Common Wood Destroying Pests and Organisms

Drywood Termites are larger than subterranean termites, up to one-half inch long. Drywood termites create colonies in wood and require very little moisture to survive. Unlike Subterranean Termites, they don't require any direct connection to soil. They eat all types of wood and occasionally other cellulose material like cardboard or books. Drywood Termite infestations can exist for long periods of time before being discovered, often eating wood away but leaving the paint in place.  The most common evidence of Drywood Termites is small piles of sawdust colored pellets that fall from kick-out holes made by the termites. Just one or two pellets is difficult to see, but over time an active colony will create thousands of these pellets making their presence more obvious.

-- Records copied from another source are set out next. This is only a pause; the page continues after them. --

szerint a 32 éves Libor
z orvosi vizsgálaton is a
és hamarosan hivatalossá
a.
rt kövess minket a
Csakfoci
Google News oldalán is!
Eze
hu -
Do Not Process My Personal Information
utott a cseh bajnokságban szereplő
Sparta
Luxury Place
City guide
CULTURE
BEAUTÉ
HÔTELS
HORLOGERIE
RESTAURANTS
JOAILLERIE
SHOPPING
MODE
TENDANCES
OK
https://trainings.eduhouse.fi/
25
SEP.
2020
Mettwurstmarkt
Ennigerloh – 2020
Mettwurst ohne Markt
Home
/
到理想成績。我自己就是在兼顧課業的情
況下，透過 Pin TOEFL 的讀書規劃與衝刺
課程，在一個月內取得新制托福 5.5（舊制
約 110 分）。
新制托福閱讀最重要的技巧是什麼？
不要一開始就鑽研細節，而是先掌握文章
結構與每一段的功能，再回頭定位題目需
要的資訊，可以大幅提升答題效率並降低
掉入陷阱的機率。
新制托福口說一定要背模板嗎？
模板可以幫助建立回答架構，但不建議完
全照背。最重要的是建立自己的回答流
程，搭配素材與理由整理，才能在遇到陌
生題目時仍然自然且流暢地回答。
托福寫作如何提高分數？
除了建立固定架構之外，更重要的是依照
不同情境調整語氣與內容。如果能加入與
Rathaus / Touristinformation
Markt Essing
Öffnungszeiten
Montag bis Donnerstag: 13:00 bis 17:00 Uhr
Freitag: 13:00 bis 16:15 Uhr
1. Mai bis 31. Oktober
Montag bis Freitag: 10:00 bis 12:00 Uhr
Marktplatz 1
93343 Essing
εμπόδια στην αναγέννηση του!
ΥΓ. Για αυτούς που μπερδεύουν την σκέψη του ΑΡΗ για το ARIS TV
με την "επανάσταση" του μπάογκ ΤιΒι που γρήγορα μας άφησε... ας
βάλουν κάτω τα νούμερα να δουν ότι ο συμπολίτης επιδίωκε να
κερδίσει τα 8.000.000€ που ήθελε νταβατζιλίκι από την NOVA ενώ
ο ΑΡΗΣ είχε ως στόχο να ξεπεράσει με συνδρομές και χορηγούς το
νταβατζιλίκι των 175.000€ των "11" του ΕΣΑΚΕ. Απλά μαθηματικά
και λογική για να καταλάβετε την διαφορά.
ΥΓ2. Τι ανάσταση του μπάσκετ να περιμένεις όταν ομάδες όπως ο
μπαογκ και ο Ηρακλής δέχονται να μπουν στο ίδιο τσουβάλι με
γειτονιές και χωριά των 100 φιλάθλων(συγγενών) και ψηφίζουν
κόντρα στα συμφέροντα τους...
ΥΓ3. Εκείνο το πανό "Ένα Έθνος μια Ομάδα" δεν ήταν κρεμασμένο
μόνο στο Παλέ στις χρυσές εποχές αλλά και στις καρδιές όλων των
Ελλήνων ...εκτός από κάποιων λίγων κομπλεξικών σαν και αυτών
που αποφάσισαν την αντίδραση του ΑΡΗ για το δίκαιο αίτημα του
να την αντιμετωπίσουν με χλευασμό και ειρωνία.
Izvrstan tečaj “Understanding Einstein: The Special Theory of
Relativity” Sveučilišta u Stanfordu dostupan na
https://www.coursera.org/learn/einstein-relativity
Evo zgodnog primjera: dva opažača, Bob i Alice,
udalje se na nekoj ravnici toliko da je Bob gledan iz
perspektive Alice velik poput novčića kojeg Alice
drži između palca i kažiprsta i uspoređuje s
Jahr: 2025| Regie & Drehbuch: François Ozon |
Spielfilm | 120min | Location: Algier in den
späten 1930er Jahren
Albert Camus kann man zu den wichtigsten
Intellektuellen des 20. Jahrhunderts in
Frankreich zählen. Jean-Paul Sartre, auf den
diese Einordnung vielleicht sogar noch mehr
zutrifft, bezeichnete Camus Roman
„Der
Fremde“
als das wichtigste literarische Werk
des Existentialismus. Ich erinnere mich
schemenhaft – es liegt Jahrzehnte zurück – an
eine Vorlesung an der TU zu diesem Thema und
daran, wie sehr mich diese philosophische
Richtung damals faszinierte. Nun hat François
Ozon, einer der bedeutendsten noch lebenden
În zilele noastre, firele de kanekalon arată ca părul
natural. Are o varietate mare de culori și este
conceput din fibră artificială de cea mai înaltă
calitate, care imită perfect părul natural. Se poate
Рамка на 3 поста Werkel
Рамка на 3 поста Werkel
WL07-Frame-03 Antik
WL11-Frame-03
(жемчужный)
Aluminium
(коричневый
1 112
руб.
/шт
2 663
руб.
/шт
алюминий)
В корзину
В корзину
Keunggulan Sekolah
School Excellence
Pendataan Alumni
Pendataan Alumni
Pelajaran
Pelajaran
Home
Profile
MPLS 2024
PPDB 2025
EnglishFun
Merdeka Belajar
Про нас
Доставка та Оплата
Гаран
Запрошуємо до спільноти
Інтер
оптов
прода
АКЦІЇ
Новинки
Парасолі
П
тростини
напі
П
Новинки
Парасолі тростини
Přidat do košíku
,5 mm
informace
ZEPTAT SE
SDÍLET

Subterranean Termites are smaller than Drywood termites, approximately one-fourth inch long. They create colonies in the soil and require moisture to survive. Unlike Drywood Termites, they do require a direct connection to soil. They build tubes up the side of concrete foundations or straight out of the ground, making highway tunnels for traveling to their food source and back. They eat all types of wood and occasionally other cellulose material like cardboard or books. The most common evidence of Subterranean Termites is the presence of mud tunnels along the foundation of the house inside or out.

Fungus is caused by excessive moisture conditions in and around your home. It starts out growing on the surface of wood but can quickly move through the wood surface to cause structural weakening of the timbers. Commonly known as Dry-rot, these infected timbers may need to be replaced or re-enforced  to restore the wood's structural integrity.

Carpenter Ants don't eat wood, but they sure like to make it their home. They bore into wood framing and even wood cabinets to make their nests. They do cause structural damage but are usually noticed by home owners during swarming season when huge black flying ants are all over the place. They are about 3/4 of an inch in length.

Carpenter Bees are huge black bees that bore holes into wood to make their nest to lay eggs. They are usually found in fences and trees. The holes are about 1/2 of an inch in diameter and about 2 inches deep.

Powder Post Beetles are found in a variety of wood products. They infest everything from wicker baskets to hardwood floors and pianos. They are usually detected by seeing very fine saw dust or little holes in wood surfaces.